Is Anna Wintour Resigning From Vogue?

by Stephanie Maida · June 12, 2020

    I write this on admittedly zero hours of sleep since I've been dedicating my time to refreshing my Twitter feed, where, all through the night, rumors of such an earth-shattering (but, of course, long overdue) possibility swept fashion media circles. And though that rumor circulates year after year (and has, as of now, been debunked) this time it felt different.

    For the 70-year-old editorial gatekeeper, the decision to step down from the helm she's held for over three decades may indeed be a long time coming, but it would come amid a mass reckoning for exclusionary industries, especially media. In the past week alone, a number of high-powered cults of personality have been toppled in the name of change. Bon Appétit's Adam Rapoport, Refinery29's Christene Barberich, and even the Man Repeller herself, Leandra Medine, have stepped down from Editor in Chief roles. Media-adjacent spaces, too, have seen shakeups; Audrey Gelman, once considered a feminist entrepreneurial wunderkind, resigned as CEO of The Wing.

    While Rapoport's departure seemed to be a direct consequence of a personally damning photograph of him in brownface at a Halloween party circa 2004 (after which more tales of his toxic workplace behavior came to light), many of the other moves came after accusations by employees past and present of the demeaning treatment of Black and POC staffers, racist environments, and a general lack of diversity overseen and perpetuated by company leadership. 

    Wintour, for her part, sent out an internal email on Wednesday, apologizing to colleagues for Vogue's own role in upholding a sense of racial inequality. "I want to say plainly that I know Vogue has not found enough ways to elevate and give space to Black editors, writers, photographers, designers and other creators. We have made mistakes too, publishing images or stories that have been hurtful or intolerant. I take full responsibility for those mistakes."

    "I know that it is not enough to say we will do better, but we will—and please know that I value your voices and responses as we move forward," she added. "I am listening and would like to hear your feedback and your advice if you would like to share either."

    But the statement coming from someone whose entire career has been built upon a reputation of intimidation (earning her the nickname "Nuclear Wintour" and a forever infamous association with Meryl Streep in The Devil Wears Prada) was unsurprisingly met with indifference at best, and total condemnation at worst. 

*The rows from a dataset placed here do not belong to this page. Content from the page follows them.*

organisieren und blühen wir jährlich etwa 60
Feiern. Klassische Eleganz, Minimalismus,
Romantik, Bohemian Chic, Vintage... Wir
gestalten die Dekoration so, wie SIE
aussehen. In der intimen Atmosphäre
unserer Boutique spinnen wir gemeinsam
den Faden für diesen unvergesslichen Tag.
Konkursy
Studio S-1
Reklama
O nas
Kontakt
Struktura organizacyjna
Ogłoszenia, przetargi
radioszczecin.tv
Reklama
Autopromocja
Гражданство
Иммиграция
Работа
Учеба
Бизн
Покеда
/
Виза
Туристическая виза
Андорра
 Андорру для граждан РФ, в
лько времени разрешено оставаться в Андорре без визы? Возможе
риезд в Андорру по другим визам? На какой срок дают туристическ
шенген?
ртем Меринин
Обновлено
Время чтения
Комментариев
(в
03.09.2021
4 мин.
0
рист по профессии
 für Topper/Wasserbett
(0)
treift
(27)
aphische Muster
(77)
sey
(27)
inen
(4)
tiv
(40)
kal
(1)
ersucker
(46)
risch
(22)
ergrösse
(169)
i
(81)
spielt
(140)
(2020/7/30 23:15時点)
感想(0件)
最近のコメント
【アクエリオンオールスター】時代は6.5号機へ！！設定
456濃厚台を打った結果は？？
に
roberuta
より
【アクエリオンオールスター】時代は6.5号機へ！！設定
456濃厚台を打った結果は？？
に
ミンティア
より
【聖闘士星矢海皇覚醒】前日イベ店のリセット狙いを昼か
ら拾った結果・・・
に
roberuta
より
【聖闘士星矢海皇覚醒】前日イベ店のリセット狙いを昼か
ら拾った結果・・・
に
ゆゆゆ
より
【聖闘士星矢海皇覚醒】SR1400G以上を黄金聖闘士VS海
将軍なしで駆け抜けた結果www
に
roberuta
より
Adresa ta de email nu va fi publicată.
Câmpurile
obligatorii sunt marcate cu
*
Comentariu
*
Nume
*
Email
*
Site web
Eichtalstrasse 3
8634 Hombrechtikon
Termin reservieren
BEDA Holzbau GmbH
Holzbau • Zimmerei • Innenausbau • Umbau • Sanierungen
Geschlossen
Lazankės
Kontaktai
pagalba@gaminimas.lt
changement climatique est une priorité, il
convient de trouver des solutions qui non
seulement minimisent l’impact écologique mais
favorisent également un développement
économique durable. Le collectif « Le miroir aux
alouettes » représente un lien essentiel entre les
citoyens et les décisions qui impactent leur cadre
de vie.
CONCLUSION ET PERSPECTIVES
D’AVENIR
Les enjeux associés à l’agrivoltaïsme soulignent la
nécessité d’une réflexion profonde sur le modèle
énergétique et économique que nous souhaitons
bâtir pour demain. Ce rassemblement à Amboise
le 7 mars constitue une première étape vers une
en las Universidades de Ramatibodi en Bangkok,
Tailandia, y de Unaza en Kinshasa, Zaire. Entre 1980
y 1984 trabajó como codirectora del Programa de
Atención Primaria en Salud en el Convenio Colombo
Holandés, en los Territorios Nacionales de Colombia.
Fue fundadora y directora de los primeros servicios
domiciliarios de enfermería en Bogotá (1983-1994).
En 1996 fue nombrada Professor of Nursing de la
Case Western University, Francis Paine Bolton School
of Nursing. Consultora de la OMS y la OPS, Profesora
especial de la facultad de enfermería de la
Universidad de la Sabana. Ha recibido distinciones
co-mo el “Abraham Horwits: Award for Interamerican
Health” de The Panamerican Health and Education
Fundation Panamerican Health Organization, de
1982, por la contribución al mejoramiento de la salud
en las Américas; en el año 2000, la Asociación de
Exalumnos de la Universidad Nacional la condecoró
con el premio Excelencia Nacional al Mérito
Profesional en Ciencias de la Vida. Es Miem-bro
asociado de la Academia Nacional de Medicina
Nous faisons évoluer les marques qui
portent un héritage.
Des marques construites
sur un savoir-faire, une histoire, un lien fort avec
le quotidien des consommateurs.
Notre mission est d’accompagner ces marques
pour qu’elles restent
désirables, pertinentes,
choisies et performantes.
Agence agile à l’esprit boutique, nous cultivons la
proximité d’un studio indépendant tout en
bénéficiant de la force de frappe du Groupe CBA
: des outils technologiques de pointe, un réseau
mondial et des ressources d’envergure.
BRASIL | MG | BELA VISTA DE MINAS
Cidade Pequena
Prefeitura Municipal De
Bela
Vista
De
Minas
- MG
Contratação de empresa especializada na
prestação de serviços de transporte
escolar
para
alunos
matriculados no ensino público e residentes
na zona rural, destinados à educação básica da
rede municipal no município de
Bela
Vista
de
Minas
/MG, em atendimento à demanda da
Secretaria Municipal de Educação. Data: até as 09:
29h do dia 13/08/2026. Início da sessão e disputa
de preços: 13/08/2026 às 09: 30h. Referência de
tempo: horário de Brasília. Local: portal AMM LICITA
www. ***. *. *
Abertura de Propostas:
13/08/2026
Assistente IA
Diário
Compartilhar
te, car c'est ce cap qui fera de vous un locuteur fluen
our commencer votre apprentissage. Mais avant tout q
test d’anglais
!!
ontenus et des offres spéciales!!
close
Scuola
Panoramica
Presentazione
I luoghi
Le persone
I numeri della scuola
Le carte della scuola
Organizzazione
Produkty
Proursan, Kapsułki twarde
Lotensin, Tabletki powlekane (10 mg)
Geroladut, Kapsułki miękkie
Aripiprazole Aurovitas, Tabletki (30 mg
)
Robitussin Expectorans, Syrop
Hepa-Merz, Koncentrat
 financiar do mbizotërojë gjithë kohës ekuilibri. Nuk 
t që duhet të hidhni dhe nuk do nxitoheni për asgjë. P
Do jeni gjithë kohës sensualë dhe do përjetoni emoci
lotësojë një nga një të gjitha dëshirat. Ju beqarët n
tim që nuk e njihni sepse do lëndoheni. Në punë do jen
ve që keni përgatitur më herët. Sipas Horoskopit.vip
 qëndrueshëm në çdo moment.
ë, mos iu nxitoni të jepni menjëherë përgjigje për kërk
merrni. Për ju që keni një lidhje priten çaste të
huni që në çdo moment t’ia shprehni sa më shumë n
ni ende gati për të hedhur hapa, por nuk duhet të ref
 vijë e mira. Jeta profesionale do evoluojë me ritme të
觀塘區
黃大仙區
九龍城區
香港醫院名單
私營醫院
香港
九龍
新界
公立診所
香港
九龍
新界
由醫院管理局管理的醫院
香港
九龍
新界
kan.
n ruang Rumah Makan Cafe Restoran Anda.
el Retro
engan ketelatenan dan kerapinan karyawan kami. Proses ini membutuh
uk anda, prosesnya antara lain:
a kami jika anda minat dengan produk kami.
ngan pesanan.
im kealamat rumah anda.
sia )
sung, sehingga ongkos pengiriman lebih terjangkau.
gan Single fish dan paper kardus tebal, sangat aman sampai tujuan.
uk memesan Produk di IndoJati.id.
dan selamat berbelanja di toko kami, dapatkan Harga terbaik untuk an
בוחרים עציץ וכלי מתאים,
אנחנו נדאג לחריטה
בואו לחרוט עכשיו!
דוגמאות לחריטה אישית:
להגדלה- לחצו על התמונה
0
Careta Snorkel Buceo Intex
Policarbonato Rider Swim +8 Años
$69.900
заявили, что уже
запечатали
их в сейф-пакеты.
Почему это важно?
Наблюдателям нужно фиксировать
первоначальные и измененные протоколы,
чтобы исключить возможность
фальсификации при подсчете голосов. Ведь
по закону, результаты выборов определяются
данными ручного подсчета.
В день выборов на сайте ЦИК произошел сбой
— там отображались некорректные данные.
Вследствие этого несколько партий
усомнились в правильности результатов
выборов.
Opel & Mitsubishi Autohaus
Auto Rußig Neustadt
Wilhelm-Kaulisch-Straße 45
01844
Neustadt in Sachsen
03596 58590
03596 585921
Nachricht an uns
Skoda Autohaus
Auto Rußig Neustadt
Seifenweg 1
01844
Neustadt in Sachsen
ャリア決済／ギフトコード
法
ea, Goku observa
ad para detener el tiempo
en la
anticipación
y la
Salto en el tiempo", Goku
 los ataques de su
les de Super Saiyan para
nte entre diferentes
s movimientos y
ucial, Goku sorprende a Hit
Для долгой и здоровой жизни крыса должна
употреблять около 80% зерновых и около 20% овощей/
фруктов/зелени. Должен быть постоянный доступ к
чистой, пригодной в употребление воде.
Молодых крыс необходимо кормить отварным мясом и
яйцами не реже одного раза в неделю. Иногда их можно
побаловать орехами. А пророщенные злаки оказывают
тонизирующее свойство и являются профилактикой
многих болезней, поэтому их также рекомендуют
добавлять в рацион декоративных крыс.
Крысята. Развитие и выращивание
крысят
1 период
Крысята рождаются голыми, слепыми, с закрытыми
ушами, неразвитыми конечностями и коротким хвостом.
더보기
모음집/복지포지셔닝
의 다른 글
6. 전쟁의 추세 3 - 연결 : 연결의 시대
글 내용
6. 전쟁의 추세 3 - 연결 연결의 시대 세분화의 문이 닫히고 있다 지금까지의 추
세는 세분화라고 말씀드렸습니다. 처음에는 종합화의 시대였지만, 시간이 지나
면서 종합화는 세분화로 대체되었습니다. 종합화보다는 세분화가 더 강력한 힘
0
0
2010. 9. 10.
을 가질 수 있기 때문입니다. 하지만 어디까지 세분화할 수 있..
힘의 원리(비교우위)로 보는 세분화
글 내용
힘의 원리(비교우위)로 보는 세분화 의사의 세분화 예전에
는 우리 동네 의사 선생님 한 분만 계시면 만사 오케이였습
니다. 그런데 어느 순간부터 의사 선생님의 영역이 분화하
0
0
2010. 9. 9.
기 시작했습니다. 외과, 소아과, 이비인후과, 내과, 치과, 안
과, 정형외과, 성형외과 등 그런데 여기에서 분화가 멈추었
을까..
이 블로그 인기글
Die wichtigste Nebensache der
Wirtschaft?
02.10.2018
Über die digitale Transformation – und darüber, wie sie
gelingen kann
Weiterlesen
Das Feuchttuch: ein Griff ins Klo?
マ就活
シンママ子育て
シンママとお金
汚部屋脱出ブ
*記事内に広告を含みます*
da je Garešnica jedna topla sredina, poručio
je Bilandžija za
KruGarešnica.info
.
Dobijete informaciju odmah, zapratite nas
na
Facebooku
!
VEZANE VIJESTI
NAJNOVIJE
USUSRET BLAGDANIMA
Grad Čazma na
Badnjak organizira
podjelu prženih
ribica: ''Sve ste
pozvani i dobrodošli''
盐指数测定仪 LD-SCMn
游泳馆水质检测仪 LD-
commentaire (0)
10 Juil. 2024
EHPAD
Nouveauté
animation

    André Leon Talley, whose new memoir has made headlines recently thanks to his unapologetic commentary about Wintour and their longtime yet contentious relationship, said in an interview following the email, that "[her] statement came out of the space of white privilege." He continued, "I want to say one thing, Dame Anna Wintour is a colonial broad, she's a colonial dame. She comes from British, she's part of an environment of colonialism."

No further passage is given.